-- Provided data follows --
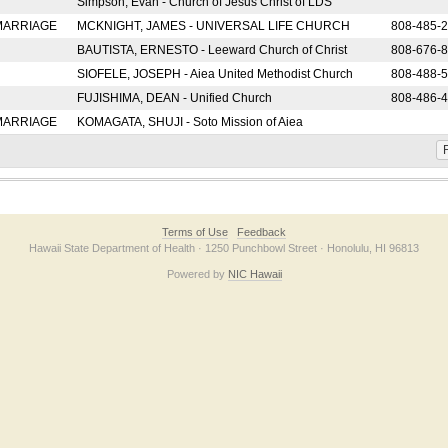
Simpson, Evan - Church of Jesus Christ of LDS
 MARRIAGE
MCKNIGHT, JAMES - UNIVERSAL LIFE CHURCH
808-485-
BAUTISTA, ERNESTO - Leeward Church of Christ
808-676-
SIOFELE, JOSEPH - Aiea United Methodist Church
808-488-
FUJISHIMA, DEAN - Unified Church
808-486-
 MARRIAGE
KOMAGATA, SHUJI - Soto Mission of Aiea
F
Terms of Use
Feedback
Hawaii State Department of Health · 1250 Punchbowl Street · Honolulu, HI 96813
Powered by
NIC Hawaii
-- Provided data concluded --
-- Provided data follows --
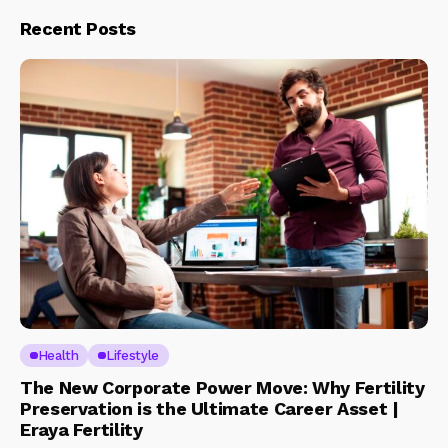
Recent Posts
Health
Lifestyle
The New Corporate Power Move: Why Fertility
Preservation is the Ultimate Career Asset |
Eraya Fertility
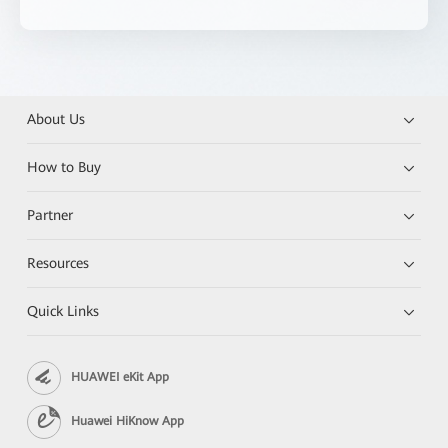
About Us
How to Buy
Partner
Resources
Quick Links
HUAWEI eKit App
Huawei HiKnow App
-- Provided data concluded --
-- Provided data follows --
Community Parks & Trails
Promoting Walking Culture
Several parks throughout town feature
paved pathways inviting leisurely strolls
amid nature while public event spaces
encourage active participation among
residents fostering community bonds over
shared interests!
-- Provided data concluded --
Work instruction | Copy out each line of the entries where the word "Health" is found.

Response to the exercise |
Hawaii State Department of Health · 1250 Punchbowl Street · Honolulu, HI 96813
Health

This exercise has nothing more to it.